Particularly in the west, hardworking pioneers hungered for recreation and social contact with neighbors who might sometimes by 30 miles away. As people intermingled, so did their dances.
Western square dancing took off. Requirements were a wooden floor, music, and a caller. A barn, the town hall, a large living room, or the grange hall provided the place. The rest was Yankee ingenuity. Dancers who lived and grew up in the West learned the dances and knew the figures of many square dance calls: Birdie in the Cage, Lady Round the Lady, Dive for the Oyster.

When the quadrilles and contras began to fade and the polka, the varsouvienne, and the schottische were being forgotten, western dances got an additional kick-start from an unexpected source. The “barn dance,” a rowdy event favored in the Old West eventually spurred Henry Ford in 1923 to import a dancing master, one Benjamin Lovett, to teach dancing: gavotte, mazurkas, schottische, minuet, Virginia Reel, and others. Ford established a program for teaching squares and rounds in schools and published an instruction book, “Good Morning.”

One devotee, Lloyd “Pappy” Shaw, began to research the dances by interviewing old-timers in farming and mining communities in the West, collecting dances and music along the way.
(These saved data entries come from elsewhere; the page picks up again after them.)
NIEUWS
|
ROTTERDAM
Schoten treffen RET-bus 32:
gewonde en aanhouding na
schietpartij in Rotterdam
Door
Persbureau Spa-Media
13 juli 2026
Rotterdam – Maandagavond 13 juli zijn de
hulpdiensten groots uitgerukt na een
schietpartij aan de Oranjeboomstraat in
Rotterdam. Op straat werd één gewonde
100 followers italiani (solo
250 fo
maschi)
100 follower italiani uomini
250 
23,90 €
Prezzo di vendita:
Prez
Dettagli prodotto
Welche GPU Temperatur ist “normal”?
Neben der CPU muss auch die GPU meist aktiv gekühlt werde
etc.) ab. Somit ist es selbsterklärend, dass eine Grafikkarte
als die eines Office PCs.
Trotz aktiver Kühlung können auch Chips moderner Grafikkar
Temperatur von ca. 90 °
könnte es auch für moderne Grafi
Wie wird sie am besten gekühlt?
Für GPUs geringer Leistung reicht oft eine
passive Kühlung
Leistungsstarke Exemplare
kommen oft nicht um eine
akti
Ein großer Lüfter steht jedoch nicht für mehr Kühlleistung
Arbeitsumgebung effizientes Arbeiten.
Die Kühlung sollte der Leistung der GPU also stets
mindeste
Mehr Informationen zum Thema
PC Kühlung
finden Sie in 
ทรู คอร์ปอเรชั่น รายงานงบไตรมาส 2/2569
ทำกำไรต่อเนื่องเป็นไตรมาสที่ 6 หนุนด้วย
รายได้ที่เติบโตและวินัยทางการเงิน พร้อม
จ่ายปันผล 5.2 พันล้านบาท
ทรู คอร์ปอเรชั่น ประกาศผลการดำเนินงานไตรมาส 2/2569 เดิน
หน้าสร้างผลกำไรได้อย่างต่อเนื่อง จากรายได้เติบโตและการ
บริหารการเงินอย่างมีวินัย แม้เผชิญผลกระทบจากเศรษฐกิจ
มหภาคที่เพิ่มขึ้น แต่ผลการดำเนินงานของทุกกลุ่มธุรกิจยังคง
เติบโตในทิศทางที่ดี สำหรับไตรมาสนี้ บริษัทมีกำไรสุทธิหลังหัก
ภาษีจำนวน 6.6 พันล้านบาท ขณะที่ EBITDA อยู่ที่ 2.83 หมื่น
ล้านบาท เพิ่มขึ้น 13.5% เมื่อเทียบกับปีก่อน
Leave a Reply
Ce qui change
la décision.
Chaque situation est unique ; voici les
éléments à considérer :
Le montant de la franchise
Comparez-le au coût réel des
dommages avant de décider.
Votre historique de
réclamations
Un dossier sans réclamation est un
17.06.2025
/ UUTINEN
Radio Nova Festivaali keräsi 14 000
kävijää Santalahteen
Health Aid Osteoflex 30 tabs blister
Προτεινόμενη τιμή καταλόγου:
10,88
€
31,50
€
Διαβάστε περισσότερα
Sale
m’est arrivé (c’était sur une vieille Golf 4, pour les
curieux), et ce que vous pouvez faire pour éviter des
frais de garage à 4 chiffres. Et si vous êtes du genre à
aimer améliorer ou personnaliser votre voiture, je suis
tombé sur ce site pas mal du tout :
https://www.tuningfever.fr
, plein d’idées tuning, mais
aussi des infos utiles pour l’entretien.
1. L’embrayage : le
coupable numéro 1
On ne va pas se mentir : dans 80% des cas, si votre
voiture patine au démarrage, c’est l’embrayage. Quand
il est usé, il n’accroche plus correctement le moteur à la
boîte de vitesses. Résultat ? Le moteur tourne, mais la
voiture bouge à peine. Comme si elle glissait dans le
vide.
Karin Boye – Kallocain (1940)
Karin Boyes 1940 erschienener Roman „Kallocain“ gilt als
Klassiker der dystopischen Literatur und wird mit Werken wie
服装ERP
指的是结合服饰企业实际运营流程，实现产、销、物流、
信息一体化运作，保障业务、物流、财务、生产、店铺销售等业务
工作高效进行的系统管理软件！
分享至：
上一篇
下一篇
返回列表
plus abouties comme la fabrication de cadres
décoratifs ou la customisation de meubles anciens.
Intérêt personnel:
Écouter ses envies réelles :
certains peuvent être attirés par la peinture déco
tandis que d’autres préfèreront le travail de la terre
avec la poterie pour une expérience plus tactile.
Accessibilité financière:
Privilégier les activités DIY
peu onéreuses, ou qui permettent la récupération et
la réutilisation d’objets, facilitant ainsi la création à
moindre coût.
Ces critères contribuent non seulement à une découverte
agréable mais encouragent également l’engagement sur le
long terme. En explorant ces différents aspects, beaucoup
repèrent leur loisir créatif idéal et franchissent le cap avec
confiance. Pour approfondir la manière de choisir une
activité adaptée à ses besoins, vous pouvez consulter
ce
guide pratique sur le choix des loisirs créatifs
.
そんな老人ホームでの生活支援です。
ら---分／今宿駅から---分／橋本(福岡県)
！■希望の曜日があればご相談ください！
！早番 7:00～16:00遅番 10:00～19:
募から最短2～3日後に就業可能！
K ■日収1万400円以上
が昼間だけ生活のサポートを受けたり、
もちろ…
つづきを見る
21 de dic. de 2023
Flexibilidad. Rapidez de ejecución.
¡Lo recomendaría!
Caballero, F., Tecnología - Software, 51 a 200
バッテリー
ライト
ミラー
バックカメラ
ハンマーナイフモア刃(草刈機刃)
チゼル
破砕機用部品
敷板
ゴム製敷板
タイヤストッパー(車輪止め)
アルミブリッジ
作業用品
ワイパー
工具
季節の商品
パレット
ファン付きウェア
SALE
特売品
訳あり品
In 1939 he published “Cowboy Dances,” and later a round dance book. Then he began exhibiting trained teams of dancers and conducting classes.

Square dance callers. A “call” is the name of a dance movement and is used to cue the dancers. Most calls take between 4 and 32 counts (a count equals roughly one step). And traditional square dance calls draw from a repertoire of between 10 and 30 dance figures. Very rarely are two modern Western square dances ever like.

Originally, square dances had a caller for each square, the only way to hear the calls over the music. With microphones (or callers with loud, penetrating voices), dancers settled for just one caller. With dozens of possible dance figures to choose from, larger dances employed a “caller” to come up with dance sequences with good timing, surprises for dancers, and still end up with the original partners. The best callers are inventive and quite often roughly poetic: “Swing your partner to the right, And do-si-do - don’t take all night!”

Square dance music. Traditional square dance is danced to traditional “country dance” music: Irish jigs and reels, folk music from Quebec, England, Scotland, and wherever else a musician haled from. Almost always the instruments included a fiddle or two, banjo, guitar, and double bass. Maybe an accordian, as well.

Square dancing expanded after 1939 and took another huge leap in the decade after World War II. California and Colorado led the evolution of modern square dancing, and today there are thousands of square dance clubs in almost every American community.